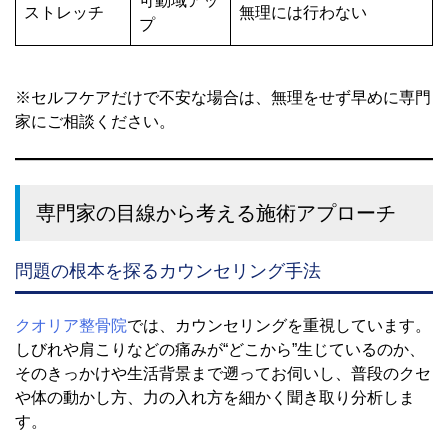
可動域アッ
ストレッチ
無理には行わない
プ
※セルフケアだけで不安な場合は、無理をせず早めに専門
家にご相談ください。
専門家の目線から考える施術アプローチ
問題の根本を探るカウンセリング手法
クオリア整骨院
では、カウンセリングを重視しています。
しびれや肩こりなどの痛みが“どこから”生じているのか、
そのきっかけや生活背景まで遡ってお伺いし、普段のクセ
や体の動かし方、力の入れ方を細かく聞き取り分析しま
す。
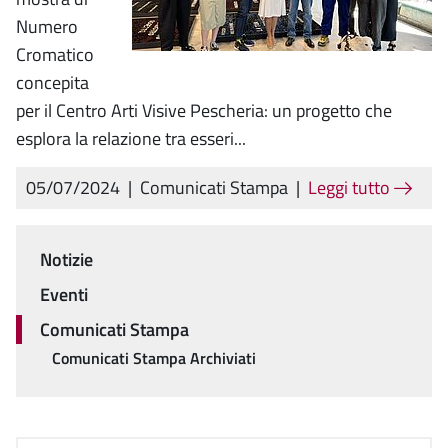
Numero
Cromatico
concepita
per il Centro Arti Visive Pescheria: un progetto che
esplora la relazione tra esseri...
05/07/2024
|
Comunicati Stampa
|
Leggi tutto
Notizie
Menu
Eventi
Comunicati Stampa
Comunicati Stampa Archiviati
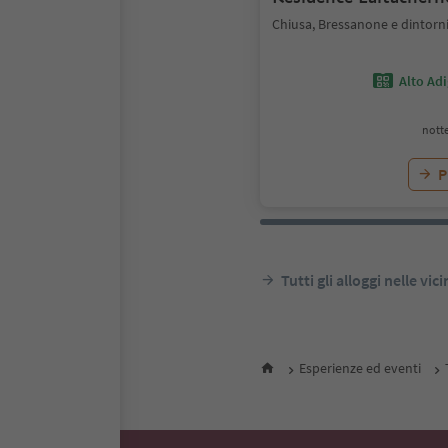
Chiusa, Bressanone e dintorn
Alto Ad
notte
P
Tutti gli alloggi nelle vic
Esperienze ed eventi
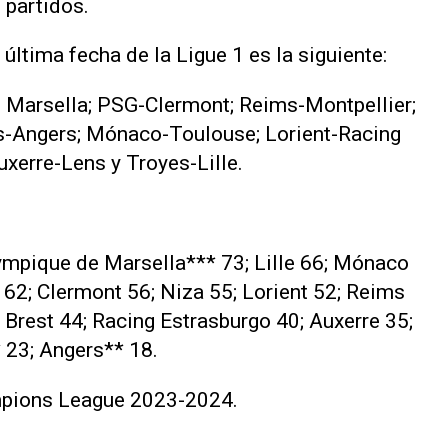
 partidos.
ltima fecha de la Ligue 1 es la siguiente:
e Marsella; PSG-Clermont; Reims-Montpellier;
s-Angers; Mónaco-Toulouse; Lorient-Racing
uxerre-Lens y Troyes-Lille.
ympique de Marsella*** 73; Lille 66; Mónaco
62; Clermont 56; Niza 55; Lorient 52; Reims
 Brest 44; Racing Estrasburgo 40; Auxerre 35;
 23; Angers** 18.
mpions League 2023-2024.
****************
TASK DESCRIPTION
An exact copy is needed of every line from the one holding "Esperienze ed eventi" to the end of the entries above, both ends kept and each picture dropped.

RESPONSE BELOW
Esperienze ed eventi
 partidos.
ltima fecha de la Ligue 1 es la siguiente:
e Marsella; PSG-Clermont; Reims-Montpellier;
s-Angers; Mónaco-Toulouse; Lorient-Racing
uxerre-Lens y Troyes-Lille.
ympique de Marsella*** 73; Lille 66; Mónaco
62; Clermont 56; Niza 55; Lorient 52; Reims
 Brest 44; Racing Estrasburgo 40; Auxerre 35;
 23; Angers** 18.
mpions League 2023-2024.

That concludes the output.